(Records contained in a dataset)
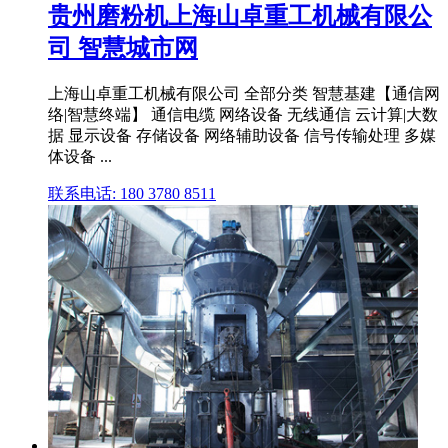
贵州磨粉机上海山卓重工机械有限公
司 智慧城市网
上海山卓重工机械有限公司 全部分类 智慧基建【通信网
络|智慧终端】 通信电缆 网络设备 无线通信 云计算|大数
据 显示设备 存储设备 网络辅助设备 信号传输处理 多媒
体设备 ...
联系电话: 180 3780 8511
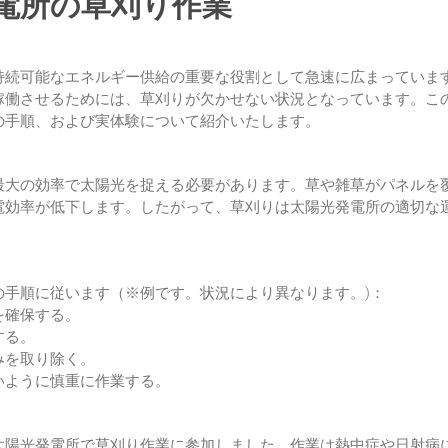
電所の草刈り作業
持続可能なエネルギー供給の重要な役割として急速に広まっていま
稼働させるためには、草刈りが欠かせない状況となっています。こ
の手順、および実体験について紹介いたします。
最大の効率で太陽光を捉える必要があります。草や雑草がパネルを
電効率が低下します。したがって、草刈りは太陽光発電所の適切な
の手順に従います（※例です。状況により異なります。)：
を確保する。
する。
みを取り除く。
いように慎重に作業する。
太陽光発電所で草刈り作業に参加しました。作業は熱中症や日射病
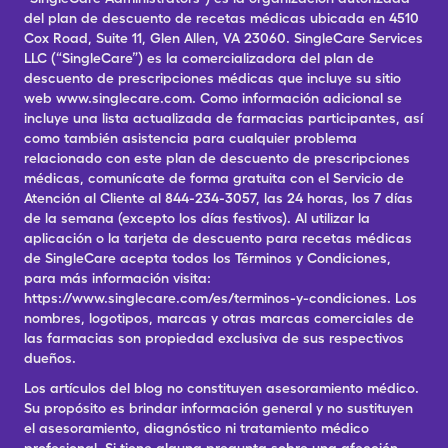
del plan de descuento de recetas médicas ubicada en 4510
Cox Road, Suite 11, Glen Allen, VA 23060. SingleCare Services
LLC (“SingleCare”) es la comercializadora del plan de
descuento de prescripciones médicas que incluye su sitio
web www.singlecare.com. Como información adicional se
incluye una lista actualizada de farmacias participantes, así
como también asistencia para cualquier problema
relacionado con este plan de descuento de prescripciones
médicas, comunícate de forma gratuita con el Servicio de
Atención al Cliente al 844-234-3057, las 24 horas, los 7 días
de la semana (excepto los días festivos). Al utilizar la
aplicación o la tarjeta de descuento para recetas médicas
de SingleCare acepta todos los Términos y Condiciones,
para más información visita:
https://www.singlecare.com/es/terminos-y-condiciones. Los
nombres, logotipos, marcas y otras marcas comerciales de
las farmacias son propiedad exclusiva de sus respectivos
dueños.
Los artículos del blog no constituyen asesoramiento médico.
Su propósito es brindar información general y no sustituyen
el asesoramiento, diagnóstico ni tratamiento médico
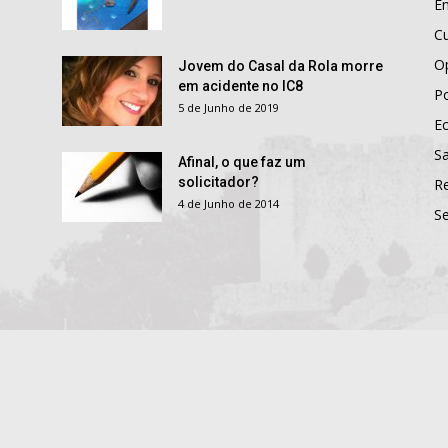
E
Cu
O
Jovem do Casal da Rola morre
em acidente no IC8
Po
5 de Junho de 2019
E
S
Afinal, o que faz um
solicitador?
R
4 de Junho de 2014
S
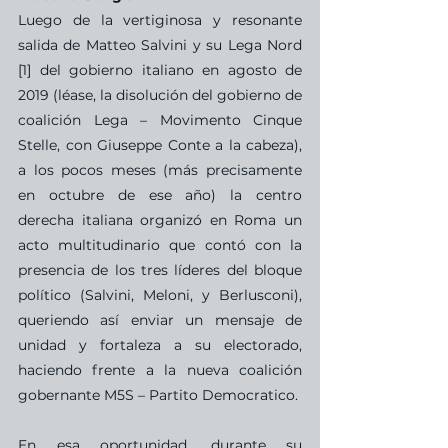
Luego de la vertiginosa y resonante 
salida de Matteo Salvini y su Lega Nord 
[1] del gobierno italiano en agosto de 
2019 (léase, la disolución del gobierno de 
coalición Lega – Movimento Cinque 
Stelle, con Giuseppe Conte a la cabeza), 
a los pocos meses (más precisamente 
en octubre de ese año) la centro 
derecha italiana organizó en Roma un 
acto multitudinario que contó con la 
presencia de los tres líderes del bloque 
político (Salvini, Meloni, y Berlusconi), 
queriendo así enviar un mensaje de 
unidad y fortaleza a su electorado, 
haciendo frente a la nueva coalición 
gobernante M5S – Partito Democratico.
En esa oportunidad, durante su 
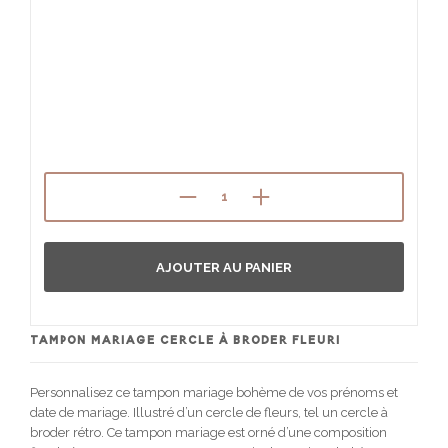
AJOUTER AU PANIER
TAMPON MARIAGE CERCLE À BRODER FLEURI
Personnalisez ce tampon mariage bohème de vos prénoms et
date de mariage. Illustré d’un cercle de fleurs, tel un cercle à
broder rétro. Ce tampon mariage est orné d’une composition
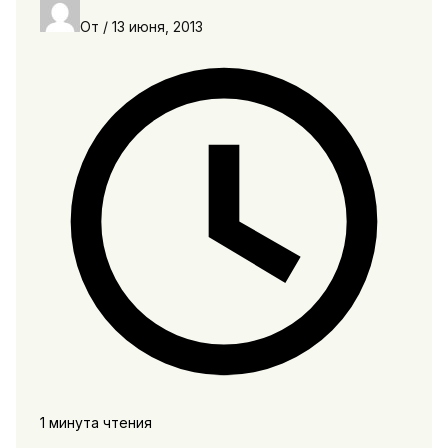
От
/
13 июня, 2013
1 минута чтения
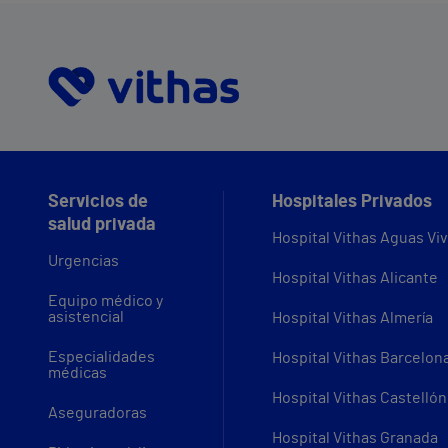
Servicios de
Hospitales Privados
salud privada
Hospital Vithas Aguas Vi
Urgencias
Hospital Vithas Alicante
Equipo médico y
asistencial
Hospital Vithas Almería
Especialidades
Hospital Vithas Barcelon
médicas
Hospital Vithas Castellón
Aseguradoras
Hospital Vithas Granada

### [TASK STATEMENT]
Leave the pictures out and repeat exactly the lines from the beginning of the records to the line bearing "derecha italiana organizó en Roma un", both ends counted.

### [RESULT OF THE TASK]
贵州磨粉机上海山卓重工机械有限公
司 智慧城市网
上海山卓重工机械有限公司 全部分类 智慧基建【通信网
络|智慧终端】 通信电缆 网络设备 无线通信 云计算|大数
据 显示设备 存储设备 网络辅助设备 信号传输处理 多媒
体设备 ...
联系电话: 180 3780 8511
電所の草刈り作業
持続可能なエネルギー供給の重要な役割として急速に広まっていま
稼働させるためには、草刈りが欠かせない状況となっています。こ
の手順、および実体験について紹介いたします。
最大の効率で太陽光を捉える必要があります。草や雑草がパネルを
電効率が低下します。したがって、草刈りは太陽光発電所の適切な
の手順に従います（※例です。状況により異なります。)：
を確保する。
する。
みを取り除く。
いように慎重に作業する。
太陽光発電所で草刈り作業に参加しました。作業は熱中症や日射病
del plan de descuento de recetas médicas ubicada en 4510
Cox Road, Suite 11, Glen Allen, VA 23060. SingleCare Services
LLC (“SingleCare”) es la comercializadora del plan de
descuento de prescripciones médicas que incluye su sitio
web www.singlecare.com. Como información adicional se
incluye una lista actualizada de farmacias participantes, así
como también asistencia para cualquier problema
relacionado con este plan de descuento de prescripciones
médicas, comunícate de forma gratuita con el Servicio de
Atención al Cliente al 844-234-3057, las 24 horas, los 7 días
de la semana (excepto los días festivos). Al utilizar la
aplicación o la tarjeta de descuento para recetas médicas
de SingleCare acepta todos los Términos y Condiciones,
para más información visita:
https://www.singlecare.com/es/terminos-y-condiciones. Los
nombres, logotipos, marcas y otras marcas comerciales de
las farmacias son propiedad exclusiva de sus respectivos
dueños.
Los artículos del blog no constituyen asesoramiento médico.
Su propósito es brindar información general y no sustituyen
el asesoramiento, diagnóstico ni tratamiento médico
E
Cu
O
Jovem do Casal da Rola morre
em acidente no IC8
Po
5 de Junho de 2019
E
S
Afinal, o que faz um
solicitador?
R
4 de Junho de 2014
S
Luego de la vertiginosa y resonante 
salida de Matteo Salvini y su Lega Nord 
[1] del gobierno italiano en agosto de 
2019 (léase, la disolución del gobierno de 
coalición Lega – Movimento Cinque 
Stelle, con Giuseppe Conte a la cabeza), 
a los pocos meses (más precisamente 
en octubre de ese año) la centro 
derecha italiana organizó en Roma un 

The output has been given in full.